Question

A time study engineer recorded the cycle time (in minute) for machining of a component. The recorded time study data is given below. The performance rating of the worker is 110%. The standard time (in minute) by assuming 10% allowance is \(\underline{\hspace{2cm}}\). [round off to nearest integer] \[ \begin{array}{|c|c|} \hline \text{Cycle time (min)} & \text{Frequency} \\ \hline 42 & 1\\ 43 & 2\\ 44 & 3\\ 45 & 2\\ 46 & 1\\ \hline \end{array} \]

Hint:

Standard time = Average observed time × performance rating × (1 + allowance).

Answer 1

Correct Answer: 53 - 54

Step 1: Compute the average cycle time \[ \bar{t} = \frac{42(1) + 43(2) + 44(3) + 45(2) + 46(1)}{1 + 2 + 3 + 2 + 1} \] \[ \bar{t} = \frac{42 + 86 + 132 + 90 + 46}{9} = \frac{396}{9} = 44.0\ \text{min} \]
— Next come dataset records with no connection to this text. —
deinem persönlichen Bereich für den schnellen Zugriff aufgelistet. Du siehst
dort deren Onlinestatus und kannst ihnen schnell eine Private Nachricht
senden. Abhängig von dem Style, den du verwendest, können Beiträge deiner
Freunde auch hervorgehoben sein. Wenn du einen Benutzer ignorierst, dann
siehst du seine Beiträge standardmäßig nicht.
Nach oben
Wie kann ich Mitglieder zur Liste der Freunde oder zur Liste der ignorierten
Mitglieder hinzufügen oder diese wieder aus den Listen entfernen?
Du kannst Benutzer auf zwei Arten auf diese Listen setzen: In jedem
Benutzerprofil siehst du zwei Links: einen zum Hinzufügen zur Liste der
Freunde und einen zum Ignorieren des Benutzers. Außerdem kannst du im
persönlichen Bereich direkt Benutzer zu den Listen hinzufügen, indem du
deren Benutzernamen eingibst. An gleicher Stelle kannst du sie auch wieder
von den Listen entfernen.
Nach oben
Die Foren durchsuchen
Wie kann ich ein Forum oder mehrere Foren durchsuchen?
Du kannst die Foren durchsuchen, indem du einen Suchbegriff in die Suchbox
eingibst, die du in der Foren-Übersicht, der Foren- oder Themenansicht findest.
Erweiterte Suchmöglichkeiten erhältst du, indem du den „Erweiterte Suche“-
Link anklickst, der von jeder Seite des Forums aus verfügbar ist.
Step 2: Apply performance rating Rating = 110% → multiplier = 1.10 \[ t_{\text{normal}} = 44.0 \times 1.10 = 48.4\ \text{min} \]

Step 3: Include 10% allowance \[ t_{\text{standard}} = 48.4 \times 1.10 = 53.24\ \text{min} \] Rounded result is between 53 and 54 minutes.